■ **Task requirements**
Return all lines from the listing below in which "привести" appears.

■ **Available data**
──────────────────────────────

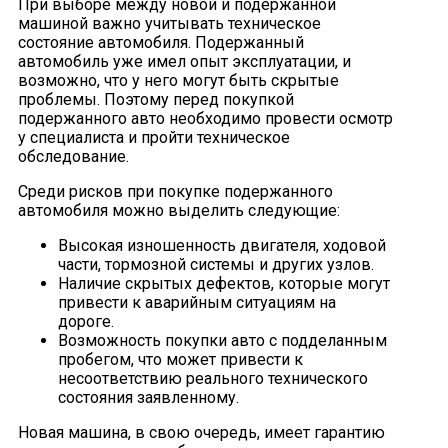
При выборе между новой и подержанной
машиной важно учитывать техническое
состояние автомобиля. Подержанный
автомобиль уже имел опыт эксплуатации, и
возможно, что у него могут быть скрытые
проблемы. Поэтому перед покупкой
подержанного авто необходимо провести осмотр
у специалиста и пройти техническое
обследование.
Среди рисков при покупке подержанного
автомобиля можно выделить следующие:
Высокая изношенность двигателя, ходовой
части, тормозной системы и других узлов.
Наличие скрытых дефектов, которые могут
привести к аварийным ситуациям на
дороге.
Возможность покупки авто с подделанным
пробегом, что может привести к
несоответствию реального технического
состояния заявленному.
Новая машина, в свою очередь, имеет гарантию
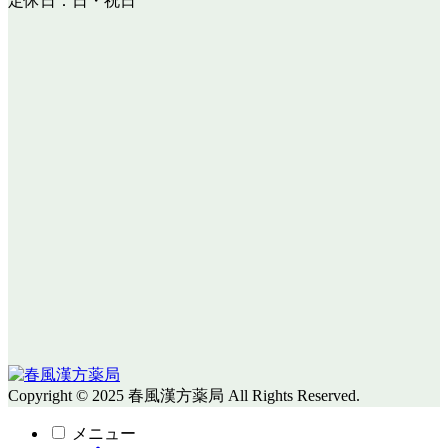
定休日：日・祝日
Copyright © 2025 春風漢方薬局 All Rights Reserved.
メニュー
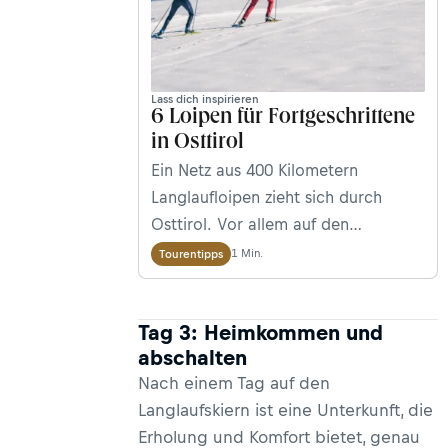
Lass dich inspirieren
6 Loipen für Fortgeschrittene
in Osttirol
Ein Netz aus 400 Kilometern
Langlaufloipen zieht sich durch
Osttirol. Vor allem auf den
Höhenloipen am Staller Sattel oder
1 Min.
Tourentipps
am Dorfberg bei Kartitsch treffen
sportliche Herausforderung und die
Tag 3: Heimkommen und
wunderschöne Bergnatur
abschalten
aufeinander. Wir haben hier sechs
Nach einem Tag auf den
der schönsten und durchaus
Langlaufskiern ist eine Unterkunft, die
anspruchsvollen Loipen für
Erholung und Komfort bietet, genau
Fortgeschrittene und Profis für dich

──────────────────────────────

■ **Answer area**
привести к аварийным ситуациям на
пробегом, что может привести к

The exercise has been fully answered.